Gardening Magazine

Lebanese Flavour

By Gardenamateur

Here in Australia, and in my part of Sydney in particular, we have a sizeable Lebanese community, and they're wonderful, hard-working people. As is the case with many established Anglo Aussies (like myself) and migrant communities (such as the Lebanese) where we first get to know a bit about each other is in our shops and restaurants. 

Pam and I love Lebanese cuisine. As well as their famous kebabs and koftas, their many vegetable dishes are superb. Our supermarkets always have in stock big piles of Lebanese cucumbers, Lebanese eggplant and Lebanese zucchini. These vegies aren't just sold to people whose family's roots are in Lebanon. Everybody buys them, and that's because the Lebanese people have bred over the centuries a wide range of vegetables that presumably suit both their climate and their palates. 

And so this year I'm having a go at growing the little pale green Lebanese zucchini, and so far the results have been delicious. I prefer them to the prolific, larger, dark green 'Blackjack' zucchini which I have grown here in previous years.

Lebanese flavour

Here's two zucchinis with the flowers attached
picked this morning. These aren't as prolific
in production as Blackjacks, but they keep
well. So, after washing and drying, I pop them
in a plastic container. After a few days we
have enough for a delicious side dish.


Lebanese flavour

Here's the plants in the garden, with the mirror
on the shed wall making the plot look a bit
bigger. And no, they are no a special variety
with variegated foliage! Sad to say, they have
powdery mildew on the leaves, and nothing I
am doing is really helping much at all.

Lebanese flavour

The powdery mildew is quite aggressive, and though I am
regularly spraying plants with an organic treatment, it doesn't
seem to get rid of existing mildew. All it does is slow its spread
to other zucchini foliage. I'm also careful when watering to
keep water off the foliage and direct it to the roots, so I can't
think of anything else I can do.


Lebanese flavour

This is the product I am using. eco-fungicide.
It's organic, a powder that you mix up in a
spray bottle and spray all over the foliage, on
top and on the underside.

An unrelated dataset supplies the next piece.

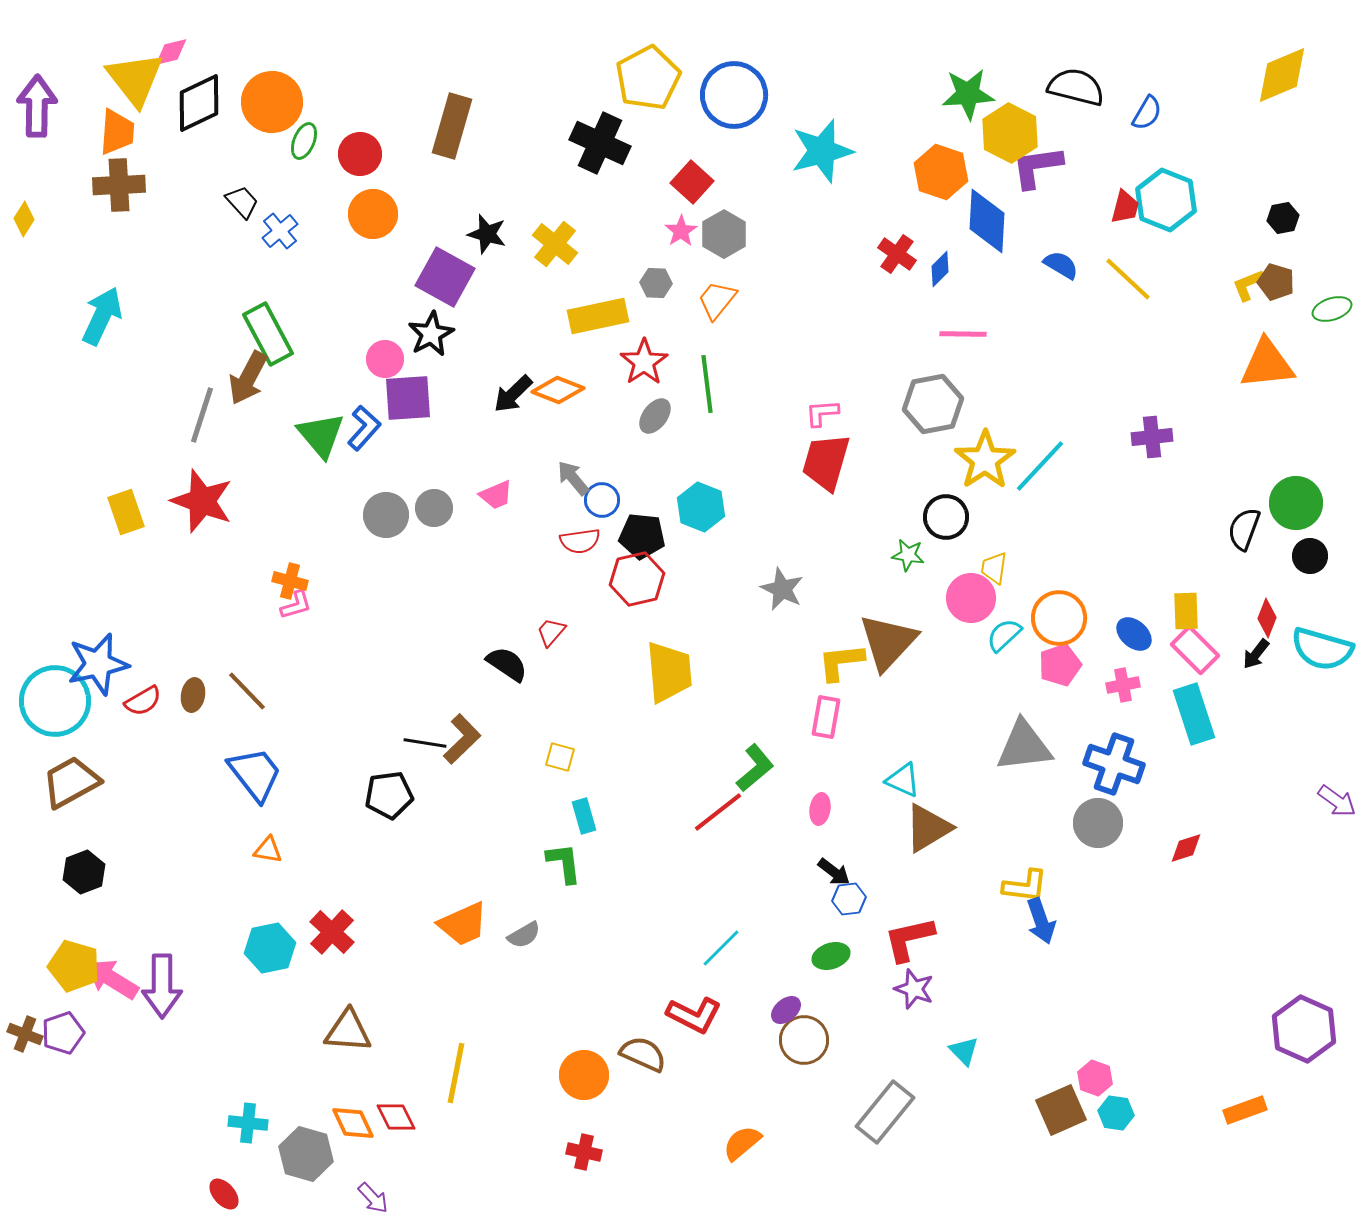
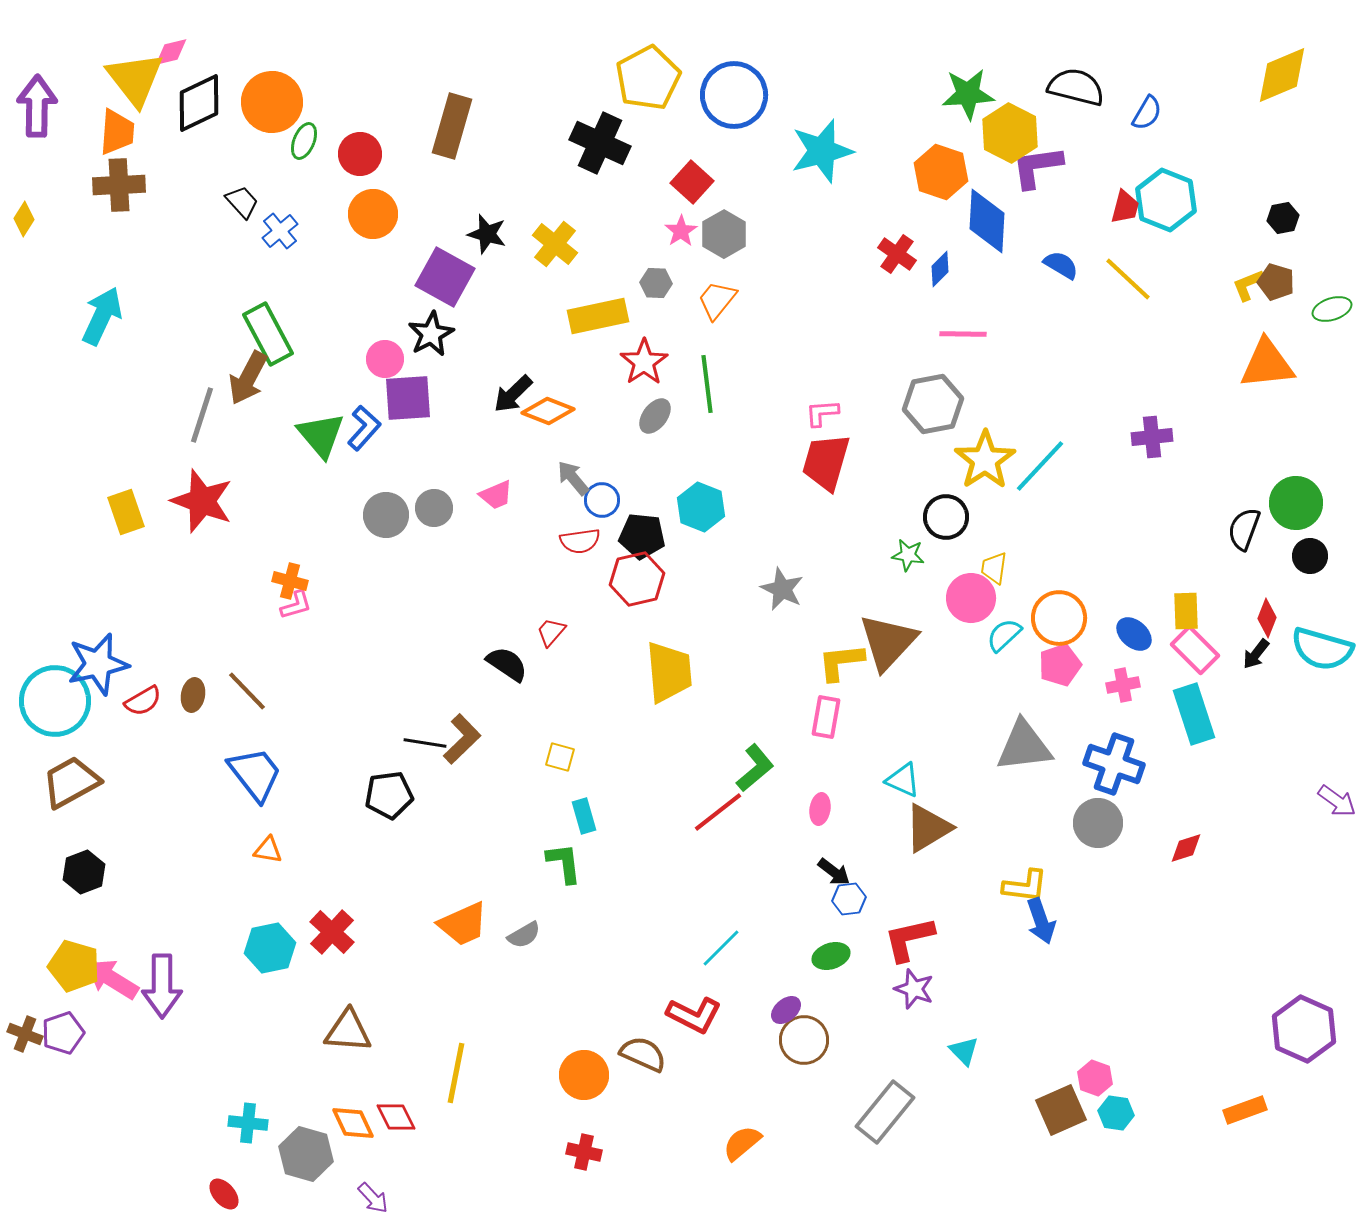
orange diamond at (558, 390): moved 10 px left, 21 px down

It's based on
potassium bicarbonate.

In previous years I've tried the other well-known organic treatment of milk sprays, and they were even poorer in performance than the eco-fungicide. Pictured below is the healthy foliage of the other Lebanese zucchini plants which haven't yet succumbed to the powdery mildew. This is a much better result with the eco-fungicide than anything I ever achieved with milk sprays, so I am sticking to the eco-fungicide.

Lebanese flavour

There's one or two faint spots of mildew on the
leaf on the right, but the foliage still looks good.

The good news is that the powdery mildew, while it slowly harms the foliage and the plant, isn't instant death or anything like that. The foliage on one plant has looked crappy for a few weeks now and the plant is cropping away happily. So mostly the powdery mildew weakens the plants, probably brings the cropping to an early end, and certainly looks very dodgy!

Lebanese flavour

I've always said that the baby little zucchinis you get attached
to zucchini flowers in restaurants and supermarkets have a
much better flavor than the fully grown zucchinis that are
sold without (the short-lived) flowers. Well, it's the same with
the small Lebanese zucchinis. These never grow to any great
size anyway, and they are best harvested when only 3-4 inches
(75-100mm) long, and they taste great, whether you steam
them, fry them or cook them any which way.